Today, he has 10 sows, including five purebred Yorkshires, and raises primarily crossbred pigs for the show pig market, and hopes to have 150 piglets on the ground this year.

Helping him reach that goal will be a new 45-by-60 barn that’s still under construction. It features a 15-foot lean-to with cemented stalls outside for up to 25 sows. That part is done, and Sproull moved his sows there over the Thanksgiving college break.

FFA award

Sproull’s most rewarding achievement, says FFA adviser Don Jones, is that the national award was earned on a shoestring with a real-world student.

“We’re a national winner with 12 sows,” Jones said, who is understandably proud that Sproull developed his herd on his own. “It’s not about new buildings.”

FFA judges at the state and national level dig deep in their questioning to determine of the student knows the project and the numbers, or if they were just good at completing an intricate application. They also like to see, Jones added, how a student has developed an enterprise.

“Garrit’s project is Garrit’s,” Jones said. “He knew the project.”

“He works hard. He did the things that no one wanted to do.”

Sproull said a swine veterinarian judge at the national level drilled him on swine herd health and his vaccines, “but I knew all that. They were going to call you on it if you didn’t.”

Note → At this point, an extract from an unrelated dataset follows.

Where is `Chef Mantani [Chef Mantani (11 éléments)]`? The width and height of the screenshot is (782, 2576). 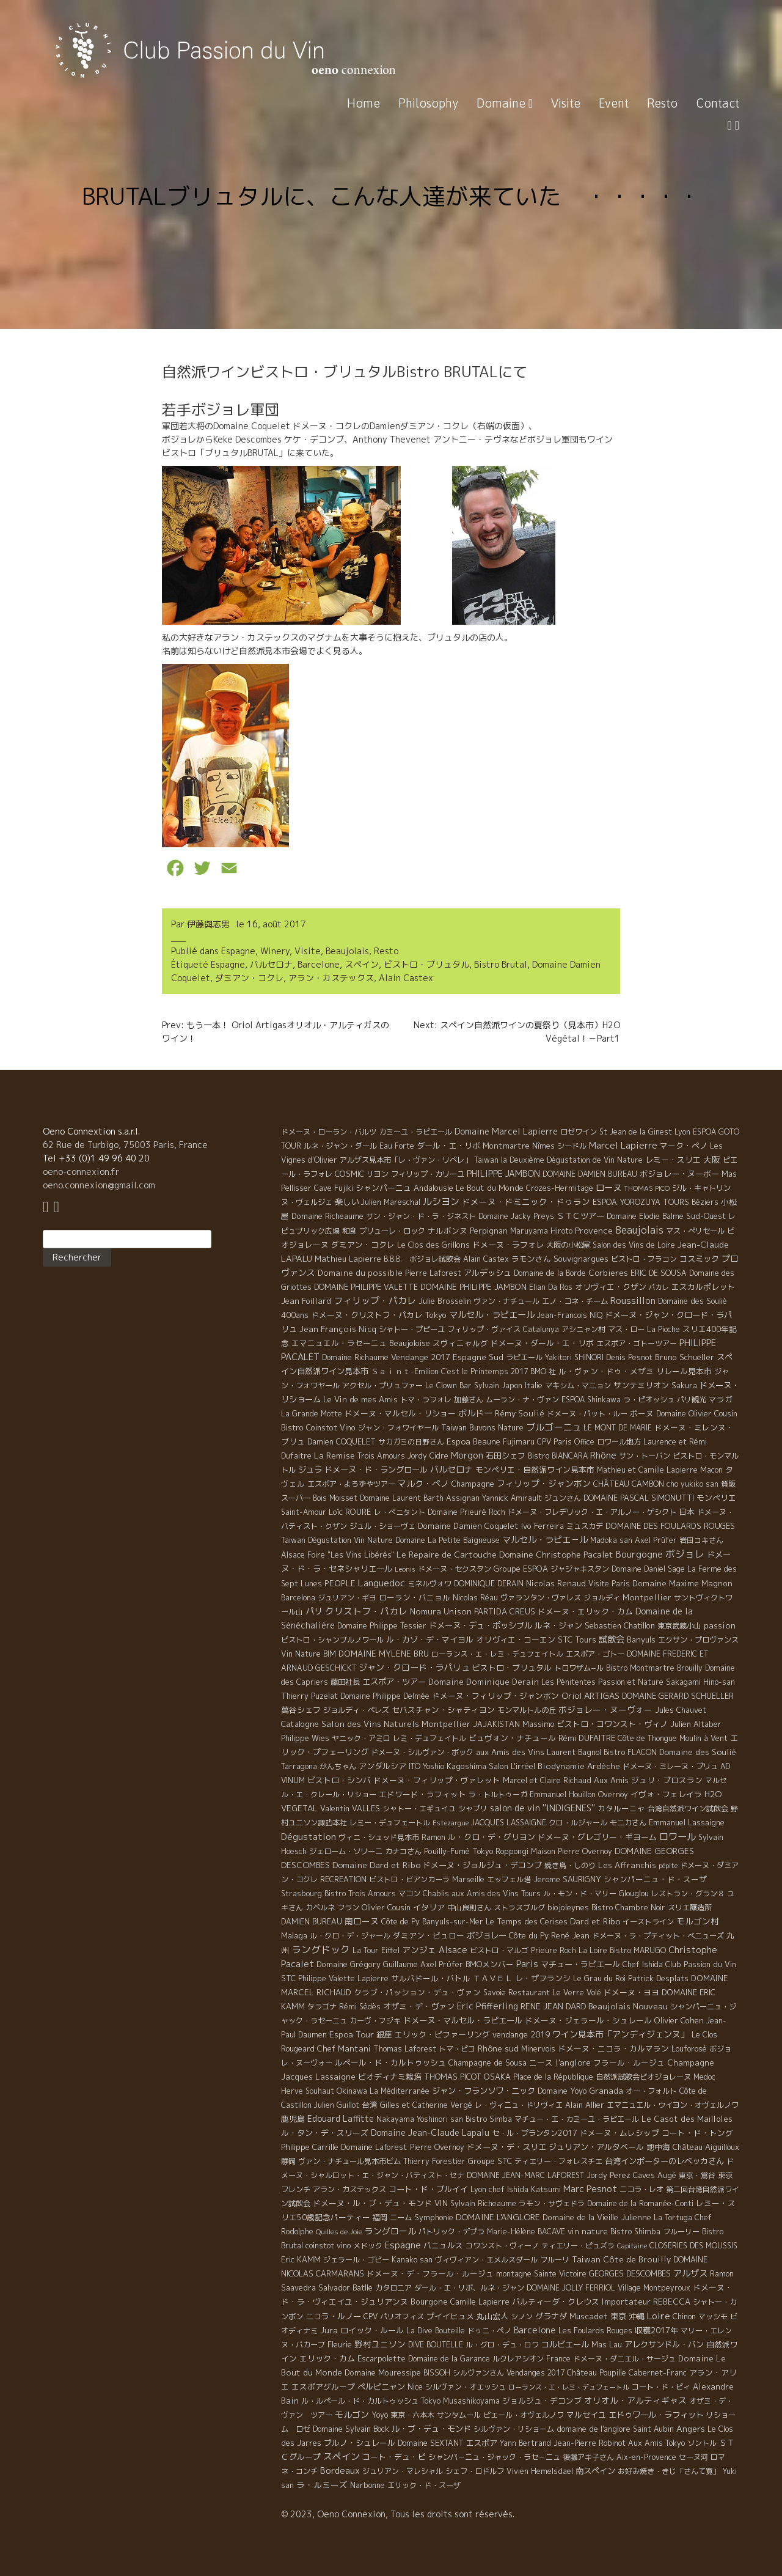 Chef Mantani [Chef Mantani (11 éléments)] is located at coordinates (344, 2048).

Sproull isn’t done with his FFA career, even though he’s in college. A state degree holder, he’d like to apply for the state star farmer award this year, and possibly the American Star award.

And in June, Sproull and Jones will head to Costa Rica for nine days through the National FFA’s Costa Rica Proficiency and Stars Travel Seminar. Each finalist in his proficiency area was eligible to apply for the honor, and Sproull won the trip during the National FFA Convention, and asked Jones to go with him.

Long-term, Sproull isn’t sure how his career will unfold, but said his dream would be to run a sow operation and boar stud, “but that takes some money.” Maybe that’s where his pre-med career aspiration will help.

Either way, don’t be surprised to hear more about hogs from Sproull. He may put Harrison County on the map for it.